Hoje é o dia de minha morte.

Meu caro Brás Cubas,

Tenho que compartilhar contigo essa angústia. Hoje é o dia de minha morte.

Acordei, não quis me levantar. Levantei, não quis olhar pela janela. Olhei pela janela, mas não queria me importar como seria o dia. Importei-me e fiz todo o balanço diário de como seria o meu dia. Ouvi ao longe o som de um pássaro, que honestamente, não sei lhe dizer qual é, provavelmente seja um simples pardal - pardal, canta? - e nunca importância para ele. Foi justamente aí que percebi que hoje é o dia de minha morte. Passei a procurar o pássaro. Não encontrei. Desisti e retornei a minha rotina.

Sempre ouvi dizer, que sabemos o momento de nossa "hora". Por ficarmos mais sensíveis, perceber coisas que nunca demos importância. É certo! Hoje é o dia de minha morte.

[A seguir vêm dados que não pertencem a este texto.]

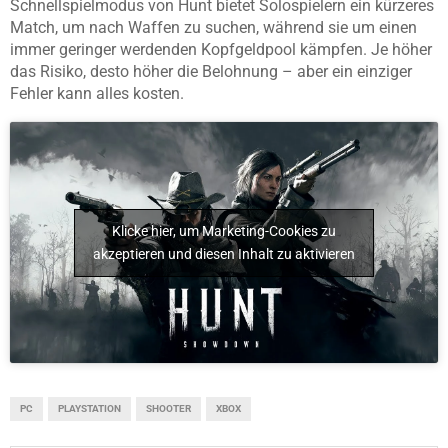
Schnellspielmodus von Hunt bietet Solospielern ein kürzeres
Match, um nach Waffen zu suchen, während sie um einen
immer geringer werdenden Kopfgeldpool kämpfen. Je höher
das Risiko, desto höher die Belohnung – aber ein einziger
Fehler kann alles kosten.
Klicke hier, um Marketing-Cookies zu
akzeptieren und diesen Inhalt zu aktivieren
PC
PLAYSTATION
SHOOTER
XBOX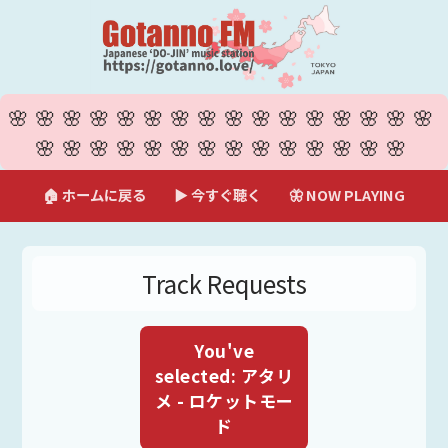
🌸🌸🌸🌸🌸🌸🌸🌸🌸🌸🌸🌸🌸🌸🌸🌸
🌸🌸🌸🌸🌸🌸🌸🌸🌸🌸🌸🌸🌸🌸
🏠 ホームに戻る
▶ 今すぐ聴く
🦋 NOW PLAYING
Track Requests
You've
selected: アタリ
メ - ロケットモー
ド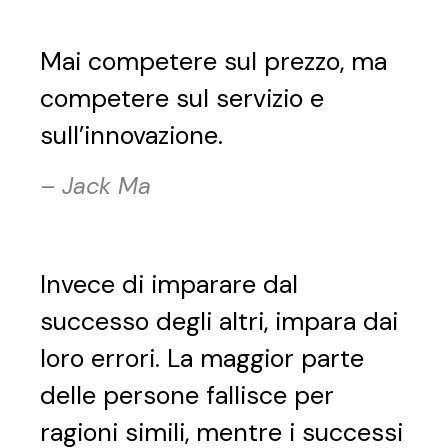
Mai competere sul prezzo, ma
competere sul servizio e
sull’innovazione.
–
Jack Ma
Invece di imparare dal
successo degli altri, impara dai
loro errori. La maggior parte
delle persone fallisce per
ragioni simili, mentre i successi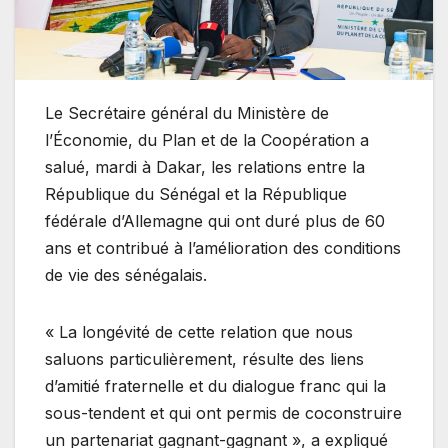
Le Secrétaire général du Ministère de
l’Économie, du Plan et de la Coopération a
salué, mardi à Dakar, les relations entre la
République du Sénégal et la République
fédérale d’Allemagne qui ont duré plus de 60
ans et contribué à l’amélioration des conditions
de vie des sénégalais.
« La longévité de cette relation que nous
saluons particulièrement, résulte des liens
d’amitié fraternelle et du dialogue franc qui la
sous-tendent et qui ont permis de coconstruire
un partenariat gagnant-gagnant », a expliqué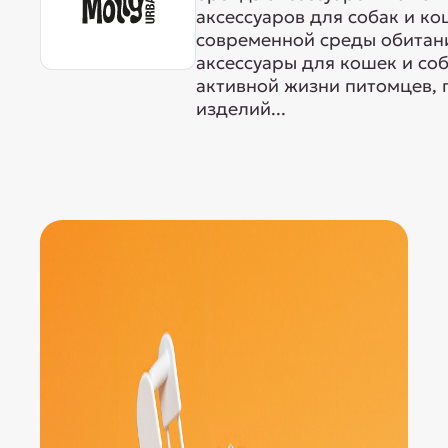
аксессуаров для собак и ко
современной среды обитан
аксессуары для кошек и со
активной жизни питомцев, 
изделий...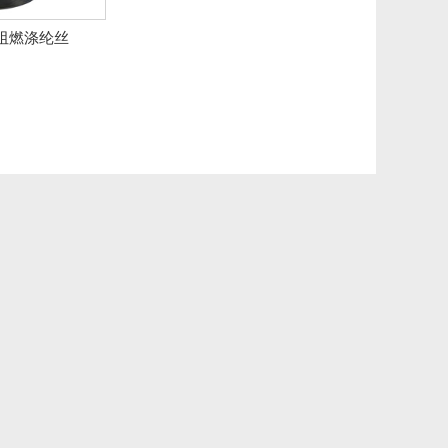
阻燃涤纶丝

Queria não ter que trabalhar, ter contato com ninguém, encarar chefes, subordinados, politicagens, nada! Quero morrer em paz (mesmo!).

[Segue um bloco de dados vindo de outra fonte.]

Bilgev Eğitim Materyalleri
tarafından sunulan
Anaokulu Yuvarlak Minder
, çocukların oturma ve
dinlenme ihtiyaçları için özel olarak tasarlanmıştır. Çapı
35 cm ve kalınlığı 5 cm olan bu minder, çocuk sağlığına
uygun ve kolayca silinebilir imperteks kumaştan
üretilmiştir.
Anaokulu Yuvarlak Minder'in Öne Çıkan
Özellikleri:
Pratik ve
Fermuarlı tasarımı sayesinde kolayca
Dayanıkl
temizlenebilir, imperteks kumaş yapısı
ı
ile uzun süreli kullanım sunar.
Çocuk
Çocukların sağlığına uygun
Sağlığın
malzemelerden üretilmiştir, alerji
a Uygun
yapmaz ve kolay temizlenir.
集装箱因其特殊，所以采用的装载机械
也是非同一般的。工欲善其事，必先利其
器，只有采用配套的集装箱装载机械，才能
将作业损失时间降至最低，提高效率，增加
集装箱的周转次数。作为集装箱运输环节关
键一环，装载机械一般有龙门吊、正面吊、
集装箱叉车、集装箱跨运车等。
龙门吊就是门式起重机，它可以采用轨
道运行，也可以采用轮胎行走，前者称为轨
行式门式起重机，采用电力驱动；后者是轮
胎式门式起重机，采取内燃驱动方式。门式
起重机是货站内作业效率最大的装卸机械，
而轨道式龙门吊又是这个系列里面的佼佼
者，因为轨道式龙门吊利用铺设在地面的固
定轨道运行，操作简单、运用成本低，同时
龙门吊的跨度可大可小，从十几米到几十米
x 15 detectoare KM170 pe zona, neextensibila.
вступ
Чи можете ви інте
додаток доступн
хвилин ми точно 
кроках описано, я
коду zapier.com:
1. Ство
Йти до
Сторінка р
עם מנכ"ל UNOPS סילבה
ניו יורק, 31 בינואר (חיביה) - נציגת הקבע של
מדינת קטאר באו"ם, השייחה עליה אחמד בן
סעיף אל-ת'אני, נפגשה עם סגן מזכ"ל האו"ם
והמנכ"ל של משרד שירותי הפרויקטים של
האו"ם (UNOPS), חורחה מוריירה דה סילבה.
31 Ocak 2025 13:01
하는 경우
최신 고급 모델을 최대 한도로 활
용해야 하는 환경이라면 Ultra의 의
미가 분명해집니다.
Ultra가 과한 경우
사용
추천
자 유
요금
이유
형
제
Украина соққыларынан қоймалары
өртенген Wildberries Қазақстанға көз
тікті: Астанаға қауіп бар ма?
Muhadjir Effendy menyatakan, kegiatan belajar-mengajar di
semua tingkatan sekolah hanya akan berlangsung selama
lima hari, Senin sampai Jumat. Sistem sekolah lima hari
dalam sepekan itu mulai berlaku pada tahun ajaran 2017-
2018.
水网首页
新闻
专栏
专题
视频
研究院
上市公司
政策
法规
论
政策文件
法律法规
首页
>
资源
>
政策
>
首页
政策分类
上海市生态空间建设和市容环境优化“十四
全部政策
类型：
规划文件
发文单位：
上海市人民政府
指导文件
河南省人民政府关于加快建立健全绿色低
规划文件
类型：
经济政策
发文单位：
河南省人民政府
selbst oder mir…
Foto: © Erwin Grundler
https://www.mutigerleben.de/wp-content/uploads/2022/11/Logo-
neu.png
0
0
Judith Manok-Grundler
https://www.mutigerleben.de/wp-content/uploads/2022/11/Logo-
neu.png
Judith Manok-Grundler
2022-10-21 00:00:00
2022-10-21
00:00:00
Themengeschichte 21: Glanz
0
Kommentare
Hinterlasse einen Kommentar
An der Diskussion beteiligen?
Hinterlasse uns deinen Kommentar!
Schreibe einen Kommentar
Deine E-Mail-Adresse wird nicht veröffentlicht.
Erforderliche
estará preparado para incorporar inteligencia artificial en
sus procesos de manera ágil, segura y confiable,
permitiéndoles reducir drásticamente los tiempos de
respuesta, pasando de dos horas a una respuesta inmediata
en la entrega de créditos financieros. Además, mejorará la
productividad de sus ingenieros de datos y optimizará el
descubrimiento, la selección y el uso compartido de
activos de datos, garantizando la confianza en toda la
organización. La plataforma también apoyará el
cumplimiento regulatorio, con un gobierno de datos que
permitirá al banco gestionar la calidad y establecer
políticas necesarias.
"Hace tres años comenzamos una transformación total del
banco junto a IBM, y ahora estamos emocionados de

No decorrer do dia, a angústia tomou conta de mim. Descobri que tenho medo da morte e já não tinha mais certeza se queria ficar sozinha realmente. Foi justamente neste momento, que me vi sozinha; sem amigos, nenhum telefone atende, funcionários foram embora, nenhum problema emergencial, ninguém no caminho de volta para casa, me parou para puxar conversar e questionar porque faz frio em pleno verão. Nem o motorista respondeu á minha cortesia de boa noite, antes de adentrar ao ônibus.

Eu estava sozinha, realmente. Percebi que não morreria em paz, justamente por estar sozinha.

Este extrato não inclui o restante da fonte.